There is absolutely no guarantee that any of these treatments will work. However, one thing can be said about them. For example, acupuncture has been used for approximately 4,000 years.  Its efficacy during that time has been proven by both anecdotal and scientific studies. Still, while some people greatly benefit from acupuncture, others do not benefit at all. The same goes for treatments such as aromatherapy or laser therapy. Some people will benefit but to others it becomes a waste of time and money.

The key to using alternative treatments is to know beforehand exactly what you are getting into. That means doing your homework – investigate different practitioners. Get some referrals from friends, family or colleagues. Find out who the “best” people are so that you can at least know you are seeing a credible practitioner. Ask a lot of questions. Find out about their background and training. Just as you would with any medical or treatment practitioner, you absolutely need to know what you can expect to get from the treatments. Another caveat is to find out the risks. A lot of people seem to believe that if the treatment is ‘natural’ then it can’t be harmful. Nothing could be further from the truth. Natural treatments can also harm a person especially if the treatment just is not a good fit for them.

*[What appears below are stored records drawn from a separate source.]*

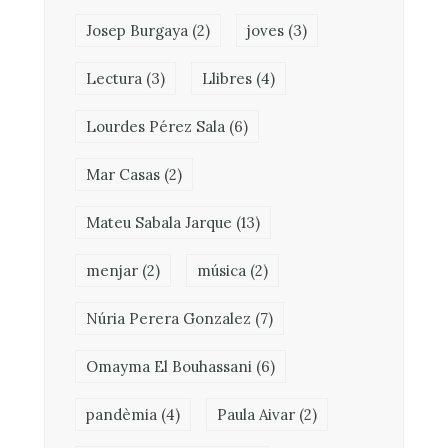
Josep Burgaya
(2)
joves
(3)
Lectura
(3)
Llibres
(4)
Lourdes Pérez Sala
(6)
Mar Casas
(2)
Mateu Sabala Jarque
(13)
menjar
(2)
música
(2)
Núria Perera Gonzalez
(7)
Omayma El Bouhassani
(6)
pandèmia
(4)
Paula Aivar
(2)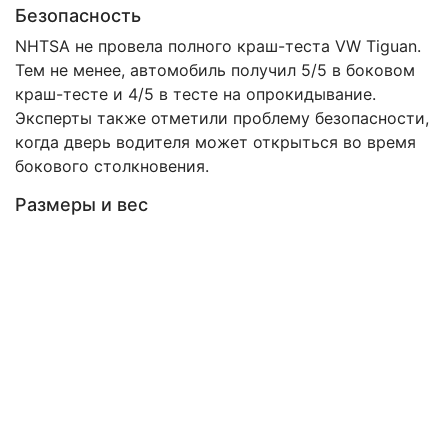
Безопасность
NHTSA не провела полного краш-теста VW Tiguan.
Тем не менее, автомобиль получил 5/5 в боковом
краш-тесте и 4/5 в тесте на опрокидывание.
Эксперты также отметили проблему безопасности,
когда дверь водителя может открыться во время
бокового столкновения.
Размеры и вес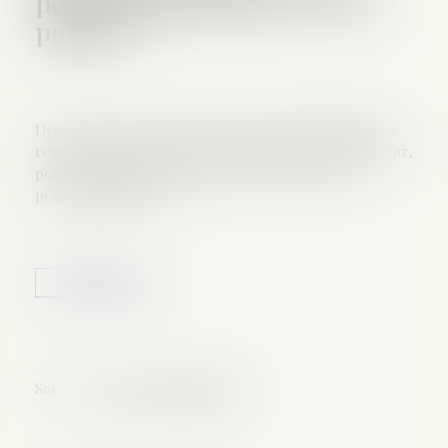
pension alimentaire | service-
public.fr
Des éléments nouveaux, tels qu'une modification des
ressources ou des besoins du créancier ou du débiteur,
peuvent justifier une demande de révision de la
pension alimentaire...
Lire la suite
Source :
www.service-public.fr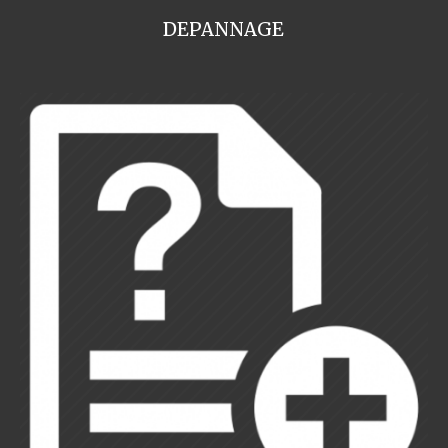
DEPANNAGE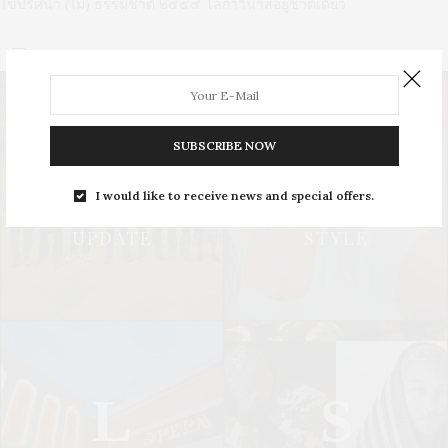
ไขปริศนา (ไม่) ธรรมชาติ ๒๕๕๕ โลกาวินาสอยู่ชาติเดียว
0 SHARES
SUBSCRIBE NOW
U
S
I would like to receive news and special offers.
UPDATE
STYLE
L
S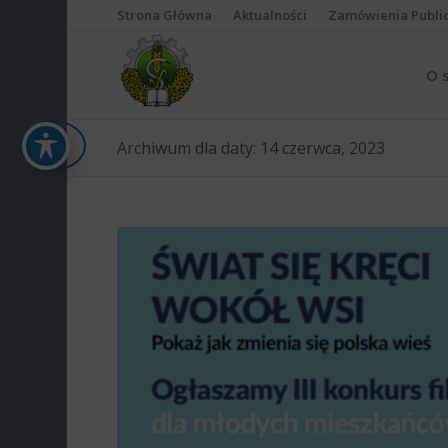
Strona Główna
Aktualności
Zamówienia Publi
O 
Archiwum dla daty: 14 czerwca, 2023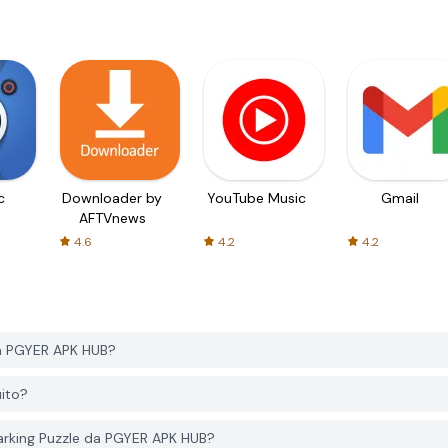
c
Downloader by
YouTube Music
Gmail
AFTVnews
4.6
4.2
4.2
da PGYER APK HUB?
uito?
Parking Puzzle da PGYER APK HUB?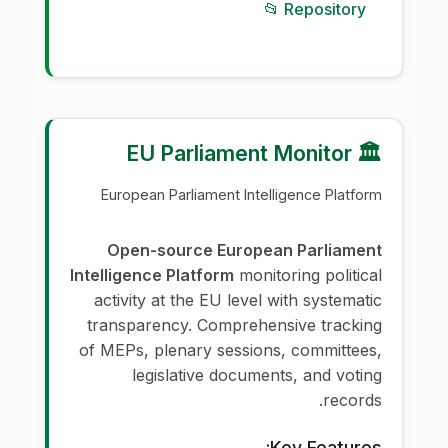
📂 Repository
🏛️ EU Parliament Monitor
European Parliament Intelligence Platform
Open-source European Parliament
Intelligence Platform
monitoring political
activity at the EU level with systematic
transparency. Comprehensive tracking
of MEPs, plenary sessions, committees,
legislative documents, and voting
records.
Key Features: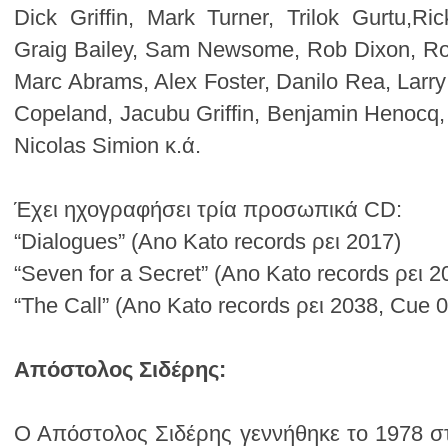
Nicolas Simion κ.ά.
Έχει ηχογραφήσει τρία προσωπικά CD:
“Dialogues” (Ano Kato records ρει 2017)
“Seven for a Secret” (Ano Kato records ρει 2
“The Call” (Ano Kato records ρει 2038, Cue 
Απόστολος Σιδέρης:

The fact is, that none of the treatments on this list are particularly controversial but neither are they part of the mainstream of medicine (except perhaps acupuncture). They are not covered under Canada’s healthcare system even though it is possible people could benefit from using them. Some additional treatments that people have been accessing through the alternative ‘medical’ system are:

  • Energy medicine including a treatment known as Reiki – Reiki practitioners use a technique calledpalm healing or hands-on healing through which a “universal energy” is allegedly transferred through the palms of the practitioner to the patient in order to encourage emotional or physical healing.[1]
  • Vitamin therapy – the premise is that certain vitamins in specific doses may be able to help with certain conditions. Some vitamin therapy does have a scientific basis. For example, the lack of Vitamin D and sunlight in the winter months can be a factor leading to SAD – Seasonal Affected Disorder, a form of depression.
  • Hyperbaric Oxygen Chamber – placing people in a chamber and exposing them to pure oxygen. It has been used successfully for decompression sickness, a hazard of scuba diving.

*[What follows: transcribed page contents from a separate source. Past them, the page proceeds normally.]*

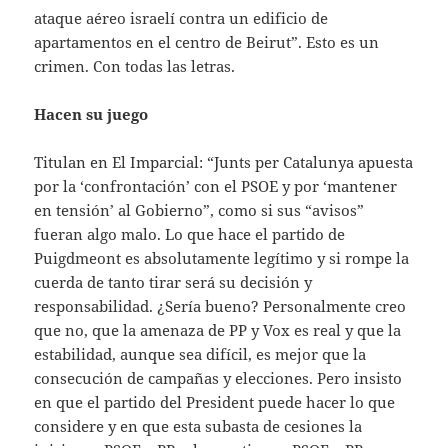
ataque aéreo israelí contra un edificio de
apartamentos en el centro de Beirut”. Esto es un
crimen. Con todas las letras.
Hacen su juego
Titulan en El Imparcial: “Junts per Catalunya apuesta
por la ‘confrontación’ con el PSOE y por ‘mantener
en tensión’ al Gobierno”, como si sus “avisos”
fueran algo malo. Lo que hace el partido de
Puigdmeont es absolutamente legítimo y si rompe la
cuerda de tanto tirar será su decisión y
responsabilidad. ¿Sería bueno? Personalmente creo
que no, que la amenaza de PP y Vox es real y que la
estabilidad, aunque sea difícil, es mejor que la
consecución de campañas y elecciones. Pero insisto
en que el partido del President puede hacer lo que
considere y en que esta subasta de cesiones la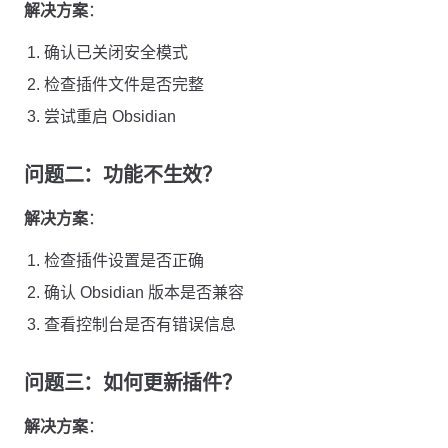
解决方案
：
确认已关闭安全模式
检查插件文件是否完整
尝试重启 Obsidian
问题二：功能不生效？
解决方案
：
检查插件设置是否正确
确认 Obsidian 版本是否兼容
查看控制台是否有错误信息
问题三：如何更新插件？
解决方案
：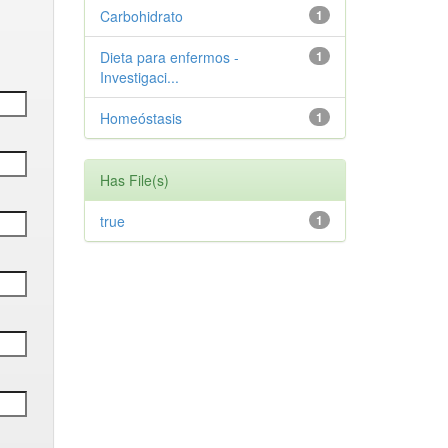
Carbohidrato
1
Dieta para enfermos -
1
Investigaci...
Homeóstasis
1
Has File(s)
true
1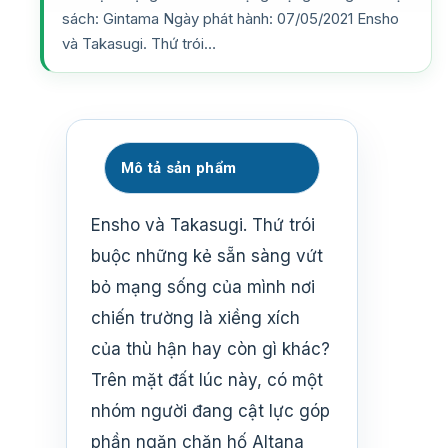
sách: Gintama Ngày phát hành: 07/05/2021 Ensho
và Takasugi. Thứ trói…
Mô tả sản phẩm
Ensho và Takasugi. Thứ trói
buộc những kẻ sẵn sàng vứt
bỏ mạng sống của mình nơi
chiến trường là xiềng xích
của thù hận hay còn gì khác?
Trên mặt đất lúc này, có một
nhóm người đang cật lực góp
phần ngăn chặn hố Altana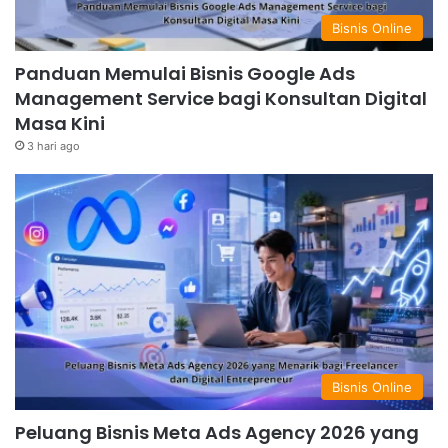
Bisnis Online
Panduan Memulai Bisnis Google Ads
Management Service bagi Konsultan Digital
Masa Kini
3 hari ago
Bisnis Online
Peluang Bisnis Meta Ads Agency 2026 yang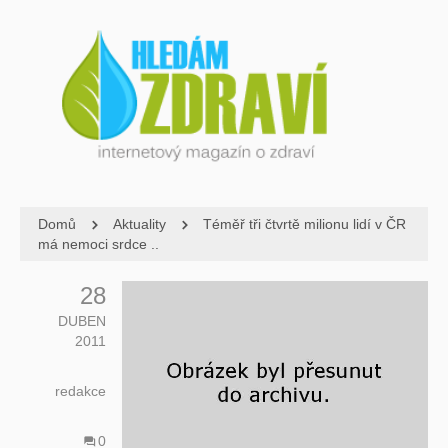
Domů
Aktuality
Téměř tři čtvrtě milionu lidí v ČR
má nemoci srdce ..
28
DUBEN
2011
redakce
0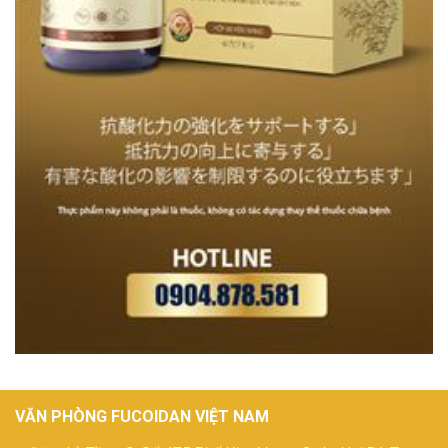
VĂN PHÒNG FUCOIDAN VIỆT NAM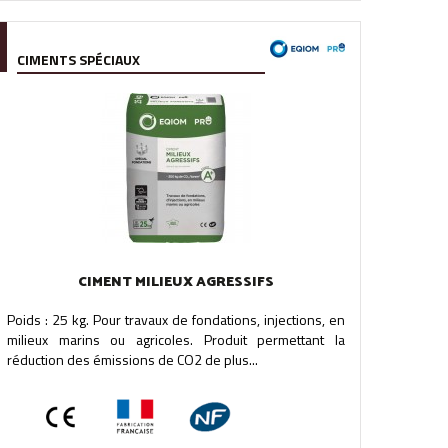
CIMENTS SPÉCIAUX
CIMENT MILIEUX AGRESSIFS
Poids : 25 kg. Pour travaux de fondations, injections, en
milieux marins ou agricoles. Produit permettant la
réduction des émissions de CO2 de plus...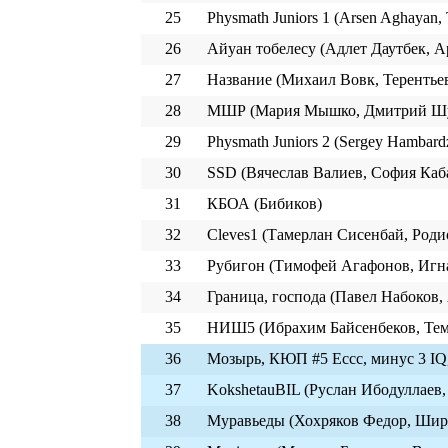
25
Physmath Juniors 1 (Arsen Aghayan,
26
Айуан тобелесу (Адлет Даутбек, 
27
Название (Михаил Вовк, Терентьев
28
МШР (Мария Мышко, Дмитрий Шуб
29
Physmath Juniors 2 (Sergey Hambar
30
SSD (Вячеслав Валиев, София Каб
31
КБОА (Бибиков)
32
Cleves1 (Тамерлан Сисенбай, Роди
33
Рубигон (Тимофей Агафонов, Игна
34
Граница, господа (Павел Набоков,
35
НИШ5 (Ибрахим Байсенбеков, Теми
36
Мозырь, КЮП #5 Ессс, минус 3 IQ
37
KokshetauBIL (Руслан Ибодуллае
38
Муравьеды (Хохряков Федор, Шир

This is by no means an all-inclusive list. People with disabilities often arrive at a point in life where, unfortunately, traditional or conventional medicine is no longer helpful. Therefore, they seek out complementary or alternative medicine and treatments. There is nothing wrong with that, but one should be careful. In the world of alternative medicine and treatments there are some people who would take advantage of someone who is vulnerable and willing to pay for anything that could help. Do the research. Talk to people. Make sure you know who you’re going to and what you’re getting into before putting money down. If you feel skeptical then perhaps that is a sign to pull back and take more time before making a decision.